In some cases, obese children should be removed from their homes, according to a group of child health specialists from England and Ireland.
If parents fail to provide medical treatment for a child with a chronic disease like asthma or epilepsy, government welfare officials can put the young patient in foster care. Should they do the same for children who are obese — and therefore at risk of developing lifelong complications such as heart disease and type 2 diabetes?
In some cases, the answer is yes, according to a group of child health specialists from England and Ireland.
"Childhood obesity can be seen as a failure to adequately care for your children by failing to provide a healthy diet and sufficient activity, whether through direct neglect or more subtly through an inability to deny children the pleasures of energy dense fast food and television viewing," the experts write in a paper published online Wednesday by the British Medical Journal.
The question isn't academic. There are sporadic reports in the U.S. of courts removing obese kids from their homes, and it has happened at least 20 times in Britain.
The neglect that leads to obesity may be a sign of other problems in the home. As many as one-third of obese adults say they were sexually abused as children. In addition, one-third report being victims of other kinds of abuse, such as corporal punishment, according to the paper.
With this in mind, pediatricians and other professionals should think about whether obese kids would be better off in the custody of child protective services, the experts write. There are anecdotal reports of dramatic weight loss by kids in foster care, though there are no long-term studies showing that removing obese children from their families results in weight loss. (In fact, one study of 106 British children placed in foster care found that 38 of them became overweight after they joined the foster system.)
Obesity alone isn't sufficient to warrant a call to child welfare officials, according to the experts. Nor is a kid's failure to lose weight after being counseled to do so, they added. Even families that put a lot of effort into helping a child shed extra pounds don't necessarily succeed. But parents who don't at least try to help their kids should be viewed with suspicion, according to the paper.

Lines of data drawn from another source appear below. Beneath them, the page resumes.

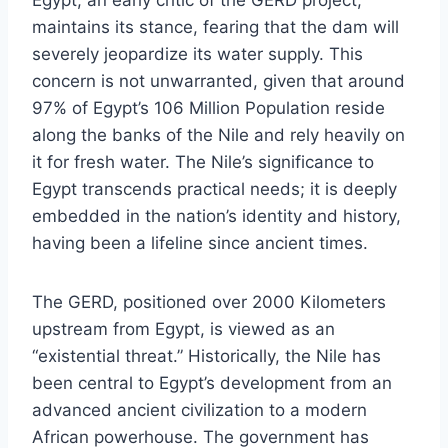
Egypt, an early critic of the GERD project,
maintains its stance, fearing that the dam will
severely jeopardize its water supply. This
concern is not unwarranted, given that around
97% of Egypt’s 106 Million Population reside
along the banks of the Nile and rely heavily on
it for fresh water. The Nile’s significance to
Egypt transcends practical needs; it is deeply
embedded in the nation’s identity and history,
having been a lifeline since ancient times.
The GERD, positioned over 2000 Kilometers
upstream from Egypt, is viewed as an
“existential threat.” Historically, the Nile has
been central to Egypt’s development from an
advanced ancient civilization to a modern
African powerhouse. The government has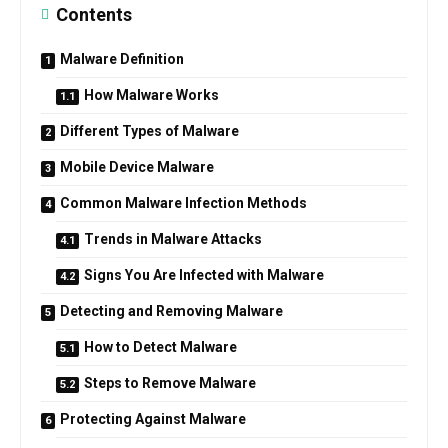
Contents
Malware Definition
How Malware Works
Different Types of Malware
Mobile Device Malware
Common Malware Infection Methods
Trends in Malware Attacks
Signs You Are Infected with Malware
Detecting and Removing Malware
How to Detect Malware
Steps to Remove Malware
Protecting Against Malware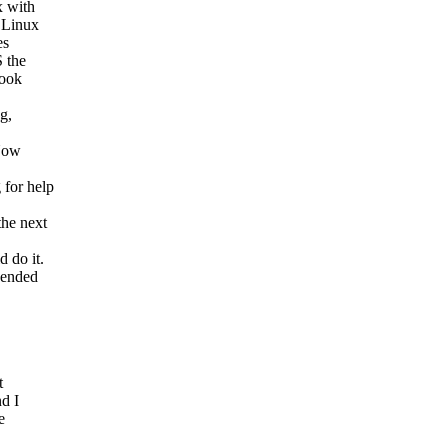
 with
 Linux
es
 the
book
g,
 Now
 for help
he next
 do it.
pended
t
d I
e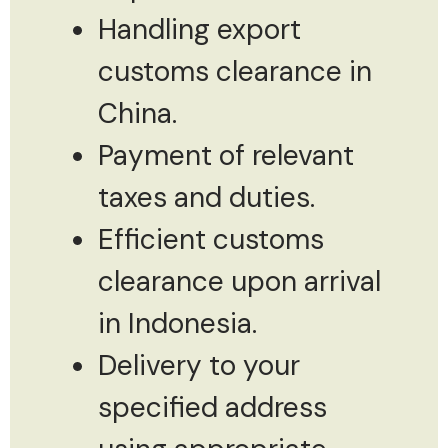
Handling export
customs clearance in
China.
Payment of relevant
taxes and duties.
Efficient customs
clearance upon arrival
in Indonesia.
Delivery to your
specified address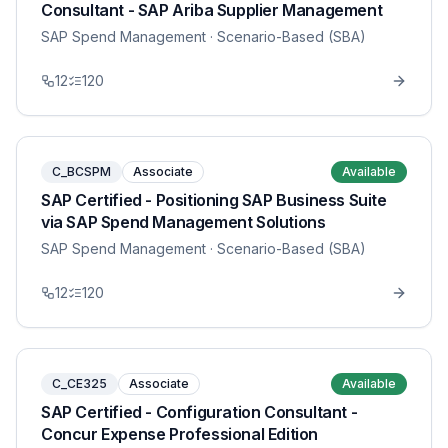
Consultant - SAP Ariba Supplier Management
SAP Spend Management
· Scenario-Based (SBA)
12
120
C_BCSPM
Associate
Available
SAP Certified - Positioning SAP Business Suite
via SAP Spend Management Solutions
SAP Spend Management
· Scenario-Based (SBA)
12
120
C_CE325
Associate
Available
SAP Certified - Configuration Consultant -
Concur Expense Professional Edition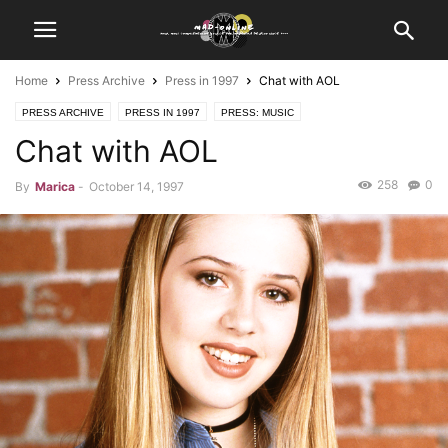
Home
Press Archive
Press in 1997
Chat with AOL
PRESS ARCHIVE
PRESS IN 1997
PRESS: MUSIC
Chat with AOL
PRESS: THE TONY DANZA SHOW
258
0
By
Marica
-
October 14, 1997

"Parental behaviors of concern include consistently failing to attend appointments, refusing to engage with various professionals or with weight management initiatives, or actively subverting weight management initiatives," the experts wrote. "Clear objective evidence of this behavior over a sustained period is required."
Researchers should gather hard data on whether children gain or lose weight during time spent in foster care, they wrote. In the meantime, they added, guidelines should be drafted to help professionals decide when to intervene on behalf of obese kids.